### TASK BRIEF:
Write the records out again exactly, but without pictures.

### SUPPLIED DATA:
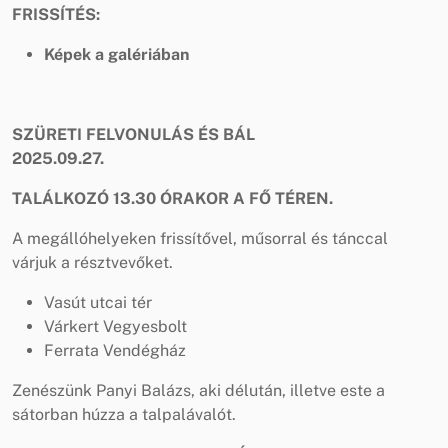
FRISSÍTÉS:
Képek a galériában
SZÜRETI FELVONULÁS ÉS BÁL
2025.09.27.
TALÁLKOZÓ 13.30 ÓRAKOR A FŐ TÉREN.
A megállóhelyeken frissítővel, műsorral és tánccal
várjuk a résztvevőket.
Vasút utcai tér
Várkert Vegyesbolt
Ferrata Vendégház
Zenészünk Panyi Balázs, aki délután, illetve este a
sátorban húzza a talpalávalót.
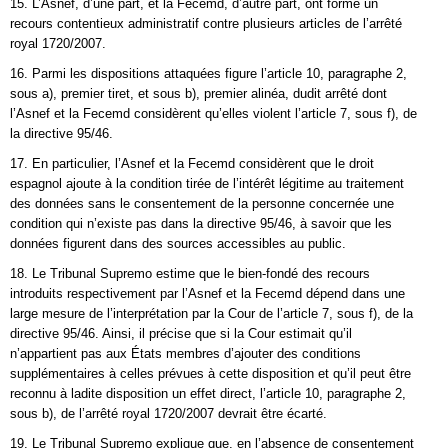
15. L’Asnef, d’une part, et la Fecemd, d’autre part, ont formé un
recours contentieux administratif contre plusieurs articles de l’arrêté
royal 1720/2007.
16. Parmi les dispositions attaquées figure l’article 10, paragraphe 2,
sous a), premier tiret, et sous b), premier alinéa, dudit arrêté dont
l’Asnef et la Fecemd considèrent qu’elles violent l’article 7, sous f), de
la directive 95/46.
17. En particulier, l’Asnef et la Fecemd considèrent que le droit
espagnol ajoute à la condition tirée de l’intérêt légitime au traitement
des données sans le consentement de la personne concernée une
condition qui n’existe pas dans la directive 95/46, à savoir que les
données figurent dans des sources accessibles au public.
18. Le Tribunal Supremo estime que le bien-fondé des recours
introduits respectivement par l’Asnef et la Fecemd dépend dans une
large mesure de l’interprétation par la Cour de l’article 7, sous f), de la
directive 95/46. Ainsi, il précise que si la Cour estimait qu’il
n’appartient pas aux États membres d’ajouter des conditions
supplémentaires à celles prévues à cette disposition et qu’il peut être
reconnu à ladite disposition un effet direct, l’article 10, paragraphe 2,
sous b), de l’arrêté royal 1720/2007 devrait être écarté.
19. Le Tribunal Supremo explique que, en l’absence de consentement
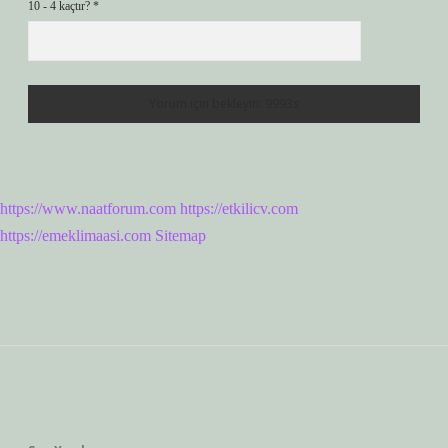
10 - 4 kaçtır?
*
https://www.naatforum.com
https://etkilicv.com
https://emeklimaasi.com
Sitemap
Sidebar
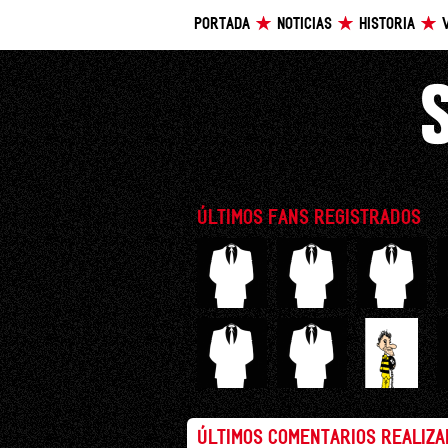
PORTADA
NOTICIAS
HISTORIA
ÚLTIMOS FANS REGISTRADOS
ÚLTIMOS COMENTARIOS REALIZ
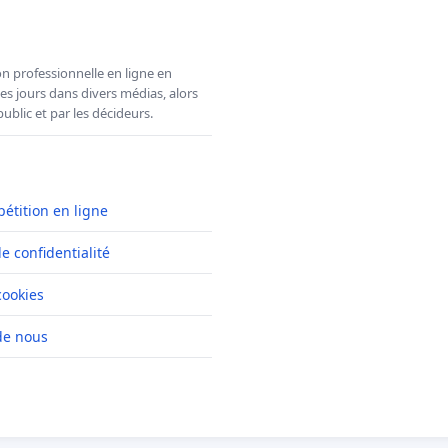
n professionnelle en ligne en
es jours dans divers médias, alors
ublic et par les décideurs.
pétition en ligne
de confidentialité
cookies
de nous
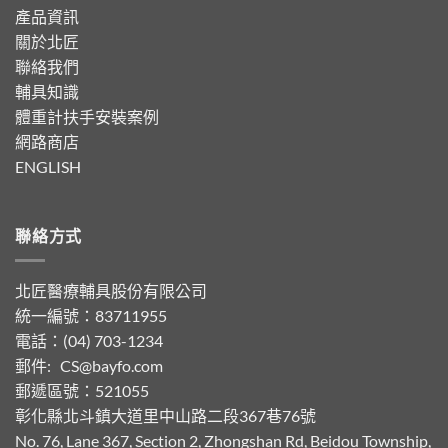
產品資訊
關於北匠
聯絡我們
輔具知識
體重計扶手安裝案例
網路商店
ENGLISH
聯絡方式
北匠醫療輔具股份有限公司
統一編號：83711955
電話：(04) 703-1234
郵件:
CS@bayfo.com
郵遞區號：521055
彰化縣北斗鎮大道里中山路二段367巷76號
No. 76, Lane 367, Section 2, Zhongshan Rd, Beidou Township,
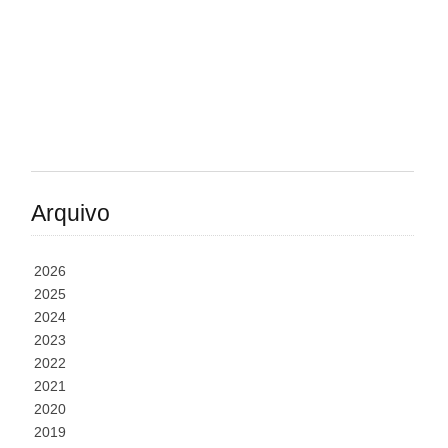
Arquivo
2026
2025
2024
2023
2022
2021
2020
2019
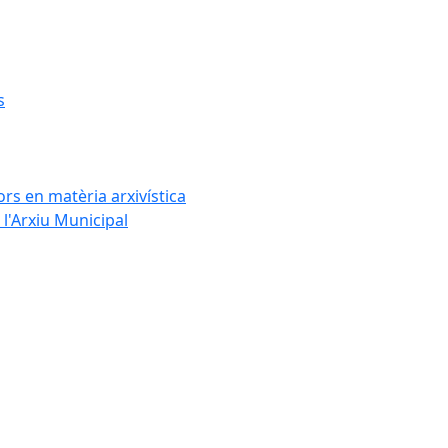
s
rs en matèria arxivística
l'Arxiu Municipal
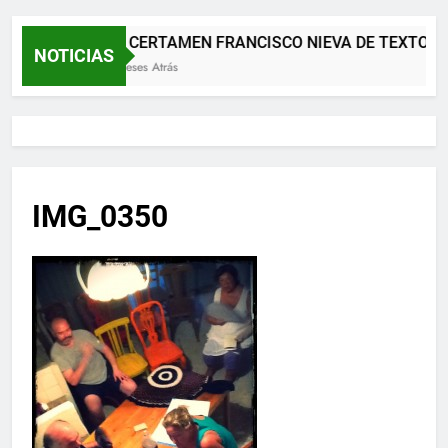
XII CERTAMEN FRANCISCO NIEVA DE TEXTOS 
NOTICIAS
2 Meses Atrás
IMG_0350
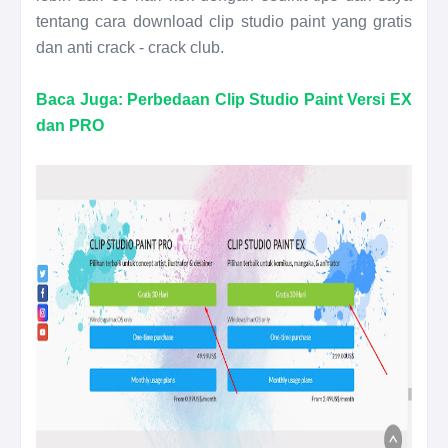
tentang cara download clip studio paint yang gratis
dan anti crack - crack club.
Baca Juga: Perbedaan Clip Studio Paint Versi EX
dan PRO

### RESPONSE:
FRISSÍTÉS:
Képek a galériában
SZÜRETI FELVONULÁS ÉS BÁL
2025.09.27.
TALÁLKOZÓ 13.30 ÓRAKOR A FŐ TÉREN.
A megállóhelyeken frissítővel, műsorral és tánccal
várjuk a résztvevőket.
Vasút utcai tér
Várkert Vegyesbolt
Ferrata Vendégház
Zenészünk Panyi Balázs, aki délután, illetve este a
sátorban húzza a talpalávalót.
15. L’Asnef, d’une part, et la Fecemd, d’autre part, ont formé un
recours contentieux administratif contre plusieurs articles de l’arrêté
royal 1720/2007.
16. Parmi les dispositions attaquées figure l’article 10, paragraphe 2,
sous a), premier tiret, et sous b), premier alinéa, dudit arrêté dont
l’Asnef et la Fecemd considèrent qu’elles violent l’article 7, sous f), de
la directive 95/46.
17. En particulier, l’Asnef et la Fecemd considèrent que le droit
espagnol ajoute à la condition tirée de l’intérêt légitime au traitement
des données sans le consentement de la personne concernée une
condition qui n’existe pas dans la directive 95/46, à savoir que les
données figurent dans des sources accessibles au public.
18. Le Tribunal Supremo estime que le bien-fondé des recours
introduits respectivement par l’Asnef et la Fecemd dépend dans une
large mesure de l’interprétation par la Cour de l’article 7, sous f), de la
directive 95/46. Ainsi, il précise que si la Cour estimait qu’il
n’appartient pas aux États membres d’ajouter des conditions
supplémentaires à celles prévues à cette disposition et qu’il peut être
reconnu à ladite disposition un effet direct, l’article 10, paragraphe 2,
sous b), de l’arrêté royal 1720/2007 devrait être écarté.
19. Le Tribunal Supremo explique que, en l’absence de consentement
10 - 4 kaçtır?
*
https://www.naatforum.com
https://etkilicv.com
https://emeklimaasi.com
Sitemap
Sidebar
PORTADA
NOTICIAS
HISTORIA
ÚLTIMOS FANS REGISTRADOS
ÚLTIMOS COMENTARIOS REALIZ
n professionnelle en ligne en
es jours dans divers médias, alors
ublic et par les décideurs.
pétition en ligne
de confidentialité
cookies
de nous
產品資訊
關於北匠
聯絡我們
輔具知識
體重計扶手安裝案例
網路商店
ENGLISH
聯絡方式
北匠醫療輔具股份有限公司
統一編號：83711955
電話：(04) 703-1234
郵件:
CS@bayfo.com
郵遞區號：521055
彰化縣北斗鎮大道里中山路二段367巷76號
No. 76, Lane 367, Section 2, Zhongshan Rd, Beidou Township,
Arquivo
2026
2025
2024
2023
2022
2021
2020
2019
s
rs en matèria arxivística
l'Arxiu Municipal
XII CERTAMEN FRANCISCO NIEVA DE TEXTOS 
NOTICIAS
2 Meses Atrás
IMG_0350
tentang cara download clip studio paint yang gratis
dan anti crack - crack club.
Baca Juga: Perbedaan Clip Studio Paint Versi EX
dan PRO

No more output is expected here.